The windrower has at least one windrower unit. This can be connected at least indirectly to the main frame. Typically, either precisely one windrower unit is provided, or two windrower units are provided. The respective windrower unit can be connected to a side arm which, for its part, is connected to the main frame or forms a part thereof. The windrower unit has those elements of the windrower which, in use as intended, come into direct contact with the crop material and transport the latter.
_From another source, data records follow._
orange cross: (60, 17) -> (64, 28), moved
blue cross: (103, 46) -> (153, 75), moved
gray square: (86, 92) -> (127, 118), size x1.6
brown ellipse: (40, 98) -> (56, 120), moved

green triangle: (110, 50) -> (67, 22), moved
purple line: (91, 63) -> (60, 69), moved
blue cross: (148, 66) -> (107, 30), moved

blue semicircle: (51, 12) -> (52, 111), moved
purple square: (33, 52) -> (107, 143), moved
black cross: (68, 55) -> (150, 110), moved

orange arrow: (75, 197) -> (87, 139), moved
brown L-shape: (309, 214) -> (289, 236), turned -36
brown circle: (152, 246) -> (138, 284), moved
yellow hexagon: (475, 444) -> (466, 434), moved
The respective windrower unit has an above-described pickup device and, as a downstream device, a transverse conveyor having a transverse conveyor frame. As explained above, the transverse conveyor is arranged at least in part behind the pickup device in relation to the longitudinal axis. The transfer rotor transfers the crop material to the transverse conveyor. As already mentioned, this can also include throwing or dropping. The transverse conveyor is configured to receive the transferred crop material on a conveying surface, to convey it along the transverse axis, and to deposit it in windrows on the ground. For this purpose, the transverse conveyor has a conveying element, as a general rule, an endlessly revolving conveying element, e.g., a conveyor belt or link belt, and the term “belt-type windrower” may also be used. This conveying element can form or have the conveying surface on which the crop material is received. In the case of a revolving conveying element, the conveying surface moves sideways in relation to the transverse axis and takes the crop material along as it does so. The transverse conveyor normally conveys the crop material parallel to the transverse axis, but it could also convey it at a certain angle to the transverse axis. The transverse conveyor can have a transverse conveyor frame, on which the conveying element is movably mounted. Overall, the transverse conveyor frame imparts mechanical stability to the transverse conveyor and is normally of intrinsically rigid design. The pickup device can be connected to the transverse conveyor. In particular, it can be connected to the main frame via the transverse conveyor frame. The transverse conveyor and/or the pickup device are normally movable relative to the main frame, in particular, are at least vertically movable in relation to the vertical axis. In addition to the vertical mobility, there may also be mobility along the longitudinal axis and/or the transverse axis. Apart from translational movements of the transverse conveyor frame, rotational movement is also conceivable, e.g., transverse oscillation (corresponding to a rotation about the longitudinal axis).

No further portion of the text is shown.